How It Works in Practice

Containment starts by treating the agent as an autonomous workload with constrained authority, not as a trusted user. Give it a workload identity, issue JIT credentials for a single task, and revoke them when the task ends. That is materially different from long-lived API keys or static service accounts. Short TTLs reduce the blast radius if the agent is manipulated mid-session, while RBAC alone is usually too coarse because autonomous behaviour is dynamic and goal-driven.

Operationally, the better pattern is intent-based authorisation. At every tool call, evaluate what the agent is trying to do, what data it is trying to reach, and whether that action matches the approved task context. Policy-as-code engines such as OPA or Cedar fit this model because they can enforce rules at request time instead of relying on a pre-approved prompt path.

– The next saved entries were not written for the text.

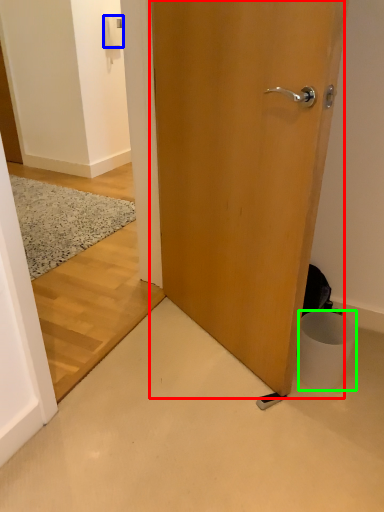 Question: Which object is the closest to the door (highlighted by a red box)? Choose among these: light switch (highlighted by a blue box) or trash bin/can (highlighted by a green box).

Choices:
 (A) light switch
 (B) trash bin/can

Answer: (B) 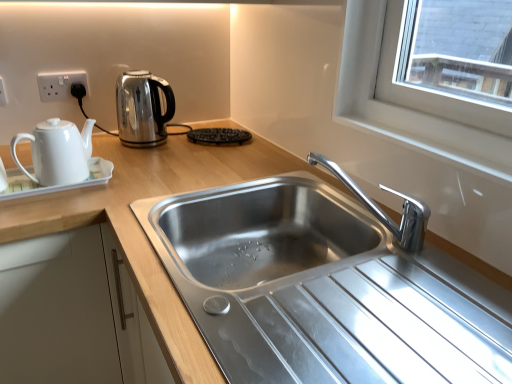 Question: From a real-world perspective, is white plastic socket at upper left, placed as the first electric outlet when sorted from back to front, physically located above or below white glossy teapot at left, arranged as the second kettle when viewed from the back?

Choices:
 (A) above
 (B) below

Answer: (A)

Question: In terms of width, does white plastic socket at upper left, which appears as the first electric outlet when viewed from the right, look wider or thinner when compared to white glossy teapot at left, the 1th kettle from the front?

Choices:
 (A) thin
 (B) wide

Answer: (A)

Question: Which object is positioned closest to the white plastic socket at upper left, which ranks as the second electric outlet in left-to-right order?

Choices:
 (A) chrome metallic faucet at center
 (B) stainless steel sink at center
 (C) satin silver kettle at upper left, the 2th kettle in the front-to-back sequence
 (D) black textured waffle iron at center
 (E) white glossy teapot at left, arranged as the second kettle when viewed from the back

Answer: (C)

Question: Estimate the real-world distances between objects in this image. Which object is farther from the satin silver kettle at upper left, which appears as the first kettle when viewed from the back?

Choices:
 (A) black textured waffle iron at center
 (B) white plastic electric outlet at upper left, the second electric outlet viewed from the right
 (C) white glossy teapot at left, the 1th kettle from the front
 (D) white plastic socket at upper left, placed as the first electric outlet when sorted from back to front
 (E) stainless steel sink at center

Answer: (B) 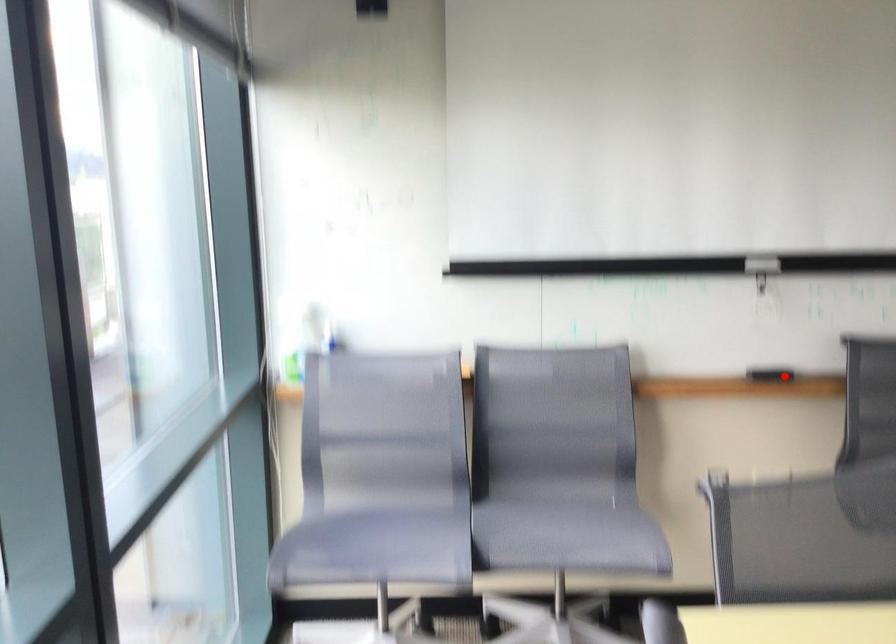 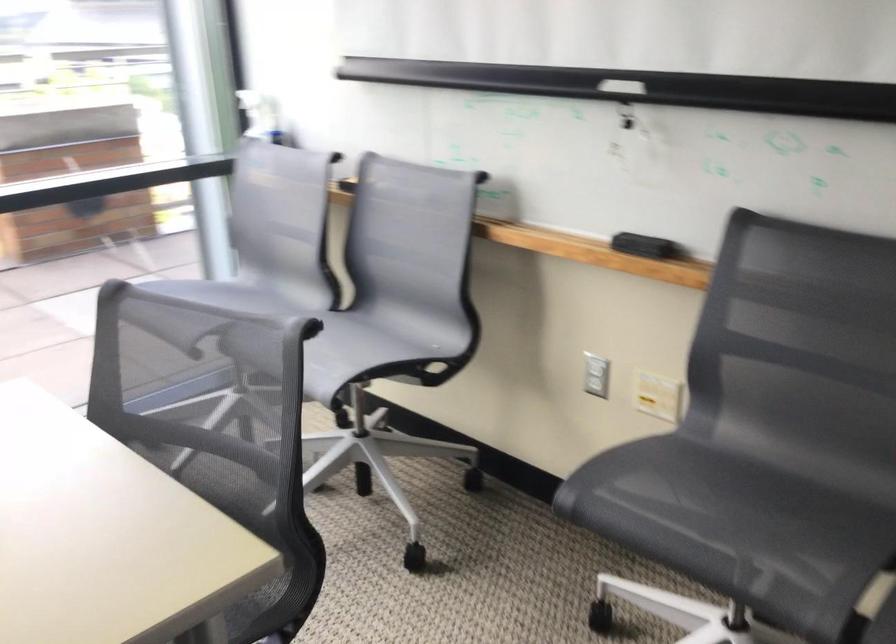 Find the pixel in the second image that matches the highlighted location in the first image.

(643, 245) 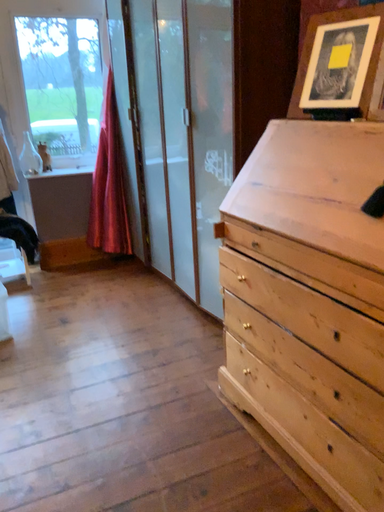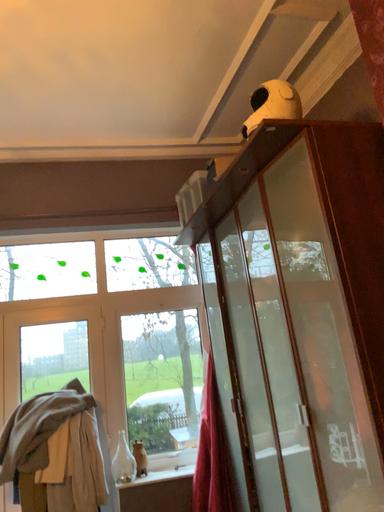 Question: How did the camera likely rotate when shooting the video?

Choices:
 (A) rotated downward
 (B) rotated upward

Answer: (B) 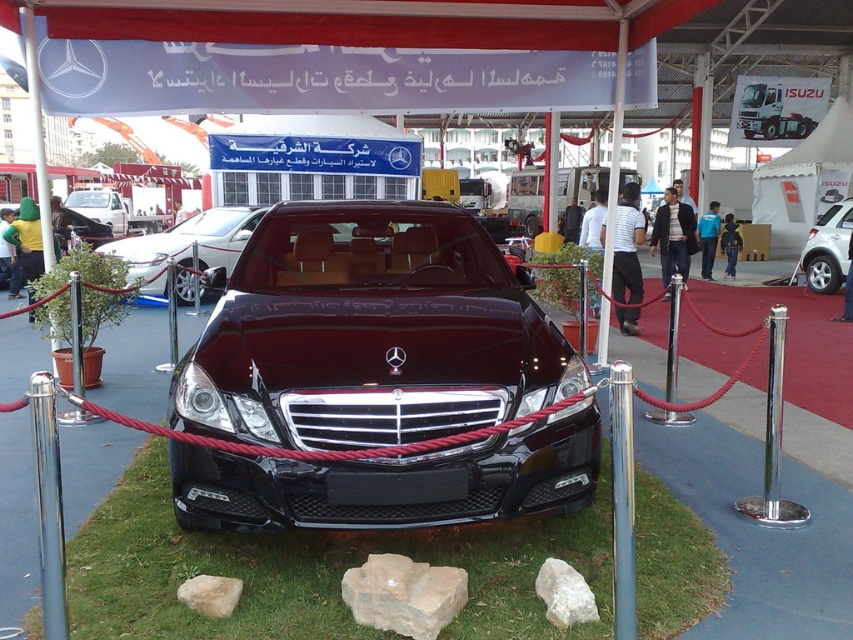 Between point (103, 250) and point (828, 236), which one is positioned behind?

The point (828, 236) is behind.

Does point (152, 280) come farther from viewer compared to point (828, 209)?

No, it is in front of (828, 209).

Is point (212, 220) behind point (828, 244)?

No.

This screenshot has width=853, height=640. I want to click on shiny black car at center, so click(184, 248).

Is light beige stone at lower center above shiny black car at center?

No, light beige stone at lower center is not above shiny black car at center.

Looking at this image, does light beige stone at lower center have a lesser width compared to shiny black car at center?

Yes, light beige stone at lower center is thinner than shiny black car at center.

The height and width of the screenshot is (640, 853). Describe the element at coordinates (403, 595) in the screenshot. I see `light beige stone at lower center` at that location.

The image size is (853, 640). I want to click on light beige stone at lower center, so click(403, 595).

Is light beige stone at lower center to the right of silver metallic sedan at center from the viewer's perspective?

No, light beige stone at lower center is not to the right of silver metallic sedan at center.

Is light beige stone at lower center smaller than silver metallic sedan at center?

Yes.

Between point (421, 620) and point (838, 268), which one is positioned behind?

Point (838, 268)

Locate an element on the screen. light beige stone at lower center is located at coordinates (403, 595). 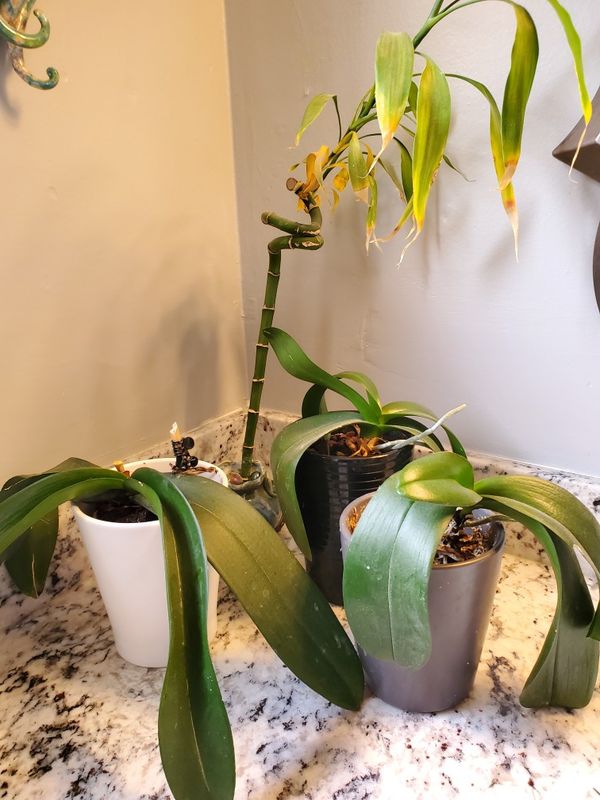 Find the location of a particular element. black pot is located at coordinates (321, 502). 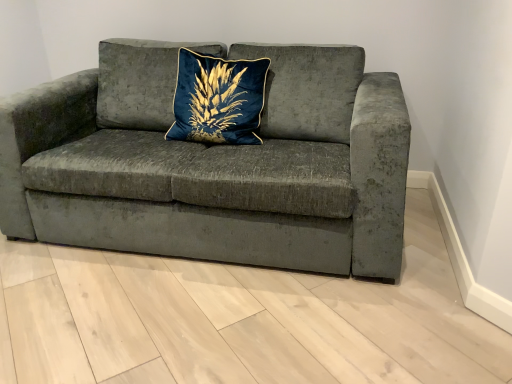 Question: Is velvet gray couch at center to the right of blue velvet pillow at center from the viewer's perspective?

Choices:
 (A) yes
 (B) no

Answer: (B)

Question: Considering the relative sizes of velvet gray couch at center and blue velvet pillow at center in the image provided, is velvet gray couch at center smaller than blue velvet pillow at center?

Choices:
 (A) no
 (B) yes

Answer: (A)

Question: From a real-world perspective, is velvet gray couch at center located beneath blue velvet pillow at center?

Choices:
 (A) no
 (B) yes

Answer: (B)

Question: Is velvet gray couch at center further to the viewer compared to blue velvet pillow at center?

Choices:
 (A) yes
 (B) no

Answer: (B)

Question: Can you confirm if velvet gray couch at center is bigger than blue velvet pillow at center?

Choices:
 (A) no
 (B) yes

Answer: (B)

Question: Can we say velvet gray couch at center lies outside blue velvet pillow at center?

Choices:
 (A) no
 (B) yes

Answer: (B)

Question: Is blue velvet pillow at center outside of velvet gray couch at center?

Choices:
 (A) no
 (B) yes

Answer: (A)

Question: Is blue velvet pillow at center aimed at velvet gray couch at center?

Choices:
 (A) no
 (B) yes

Answer: (B)

Question: Considering the relative sizes of blue velvet pillow at center and velvet gray couch at center in the image provided, is blue velvet pillow at center wider than velvet gray couch at center?

Choices:
 (A) no
 (B) yes

Answer: (A)

Question: Considering the relative sizes of blue velvet pillow at center and velvet gray couch at center in the image provided, is blue velvet pillow at center bigger than velvet gray couch at center?

Choices:
 (A) yes
 (B) no

Answer: (B)

Question: Does blue velvet pillow at center have a lesser height compared to velvet gray couch at center?

Choices:
 (A) no
 (B) yes

Answer: (B)

Question: From the image's perspective, is blue velvet pillow at center on top of velvet gray couch at center?

Choices:
 (A) no
 (B) yes

Answer: (B)

Question: Looking at their shapes, would you say blue velvet pillow at center is wider or thinner than velvet gray couch at center?

Choices:
 (A) thin
 (B) wide

Answer: (A) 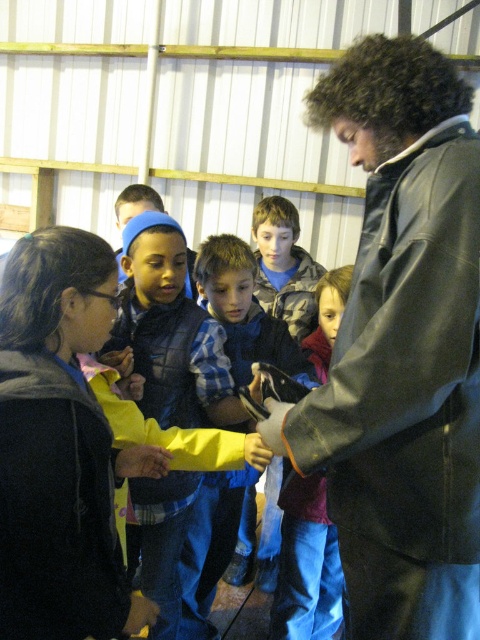 Who is positioned more to the right, black matte jacket at left or camouflage jacket at center?

camouflage jacket at center is more to the right.

Is black matte jacket at left shorter than camouflage jacket at center?

No.

Is point (60, 586) less distant than point (276, 205)?

That is True.

In order to click on black matte jacket at left in this screenshot , I will do `click(60, 445)`.

Between black leather jacket at center and maroon fleece jacket at center, which one appears on the right side from the viewer's perspective?

black leather jacket at center is more to the right.

Between point (372, 632) and point (312, 604), which one is positioned behind?

The point (312, 604) is more distant.

Who is more distant from viewer, (471, 248) or (309, 512)?

Point (309, 512)

Find the location of `black leather jacket at center`. black leather jacket at center is located at coordinates (402, 348).

Describe the element at coordinates (60, 445) in the screenshot. I see `black matte jacket at left` at that location.

Does black matte jacket at left have a greater width compared to blue plaid shirt at center?

In fact, black matte jacket at left might be narrower than blue plaid shirt at center.

Is point (44, 326) positioned in front of point (255, 358)?

Yes, it is in front of point (255, 358).

Identify the location of black matte jacket at left. This screenshot has width=480, height=640. [x=60, y=445]. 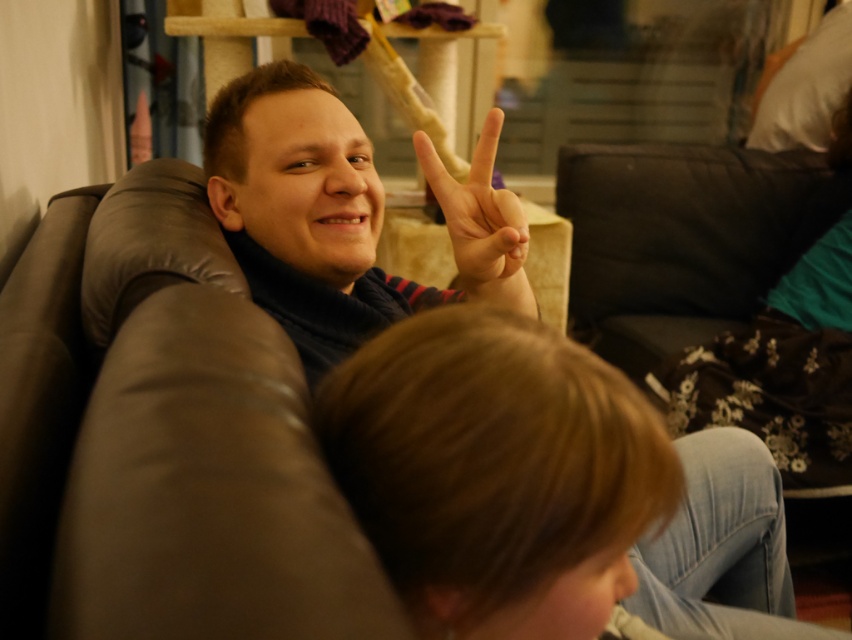 You are standing in the living room and want to place a small decoration on the matte black scarf at upper center. The coordinates given are point (341, 214). Can you confirm if this point is on the correct object?

Yes, the point (341, 214) is on the matte black scarf at upper center, so you can place the decoration there.

You are standing in the room and want to reach the point at coordinates (x=623, y=544). The cat tree is in your way. If the cat tree is 40 centimeters tall, can you step over it to reach the point?

The point at coordinates (x=623, y=544) is 43.18 centimeters away from the viewer. Since the cat tree is 40 centimeters tall, it is shorter than the distance to the point. Therefore, you can step over the cat tree to reach the point.

You are a photographer trying to capture a closeup of the matte black scarf at upper center and the matte black scarf at center. Which scarf is located to the right of the other?

The matte black scarf at upper center is positioned on the right side of the matte black scarf at center. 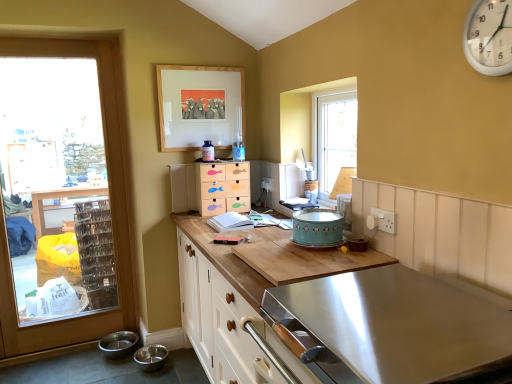 Describe the element at coordinates (200, 106) in the screenshot. I see `wooden picture frame at upper center` at that location.

Find the location of `wooden picture frame at upper center`. wooden picture frame at upper center is located at coordinates pyautogui.click(x=200, y=106).

Locate an element on the screen. teal matte cake stand at center, which ranks as the 1th appliance in right-to-left order is located at coordinates (317, 228).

This is also where CSA MAESTRO agentic AI threat modeling framework is useful: it encourages teams to map tool boundaries, escalation paths, and trust zones before deployment.

  • Separate read-only tools from state-changing tools.
  • Use ZSP so the agent starts with no standing privilege.
  • Bind secrets to the task, not the session, using ephemeral tokens and scoped vault access.
  • Inspect tool requests for destination, action, and data class, not just model text.
  • Log every tool invocation for audit and replay.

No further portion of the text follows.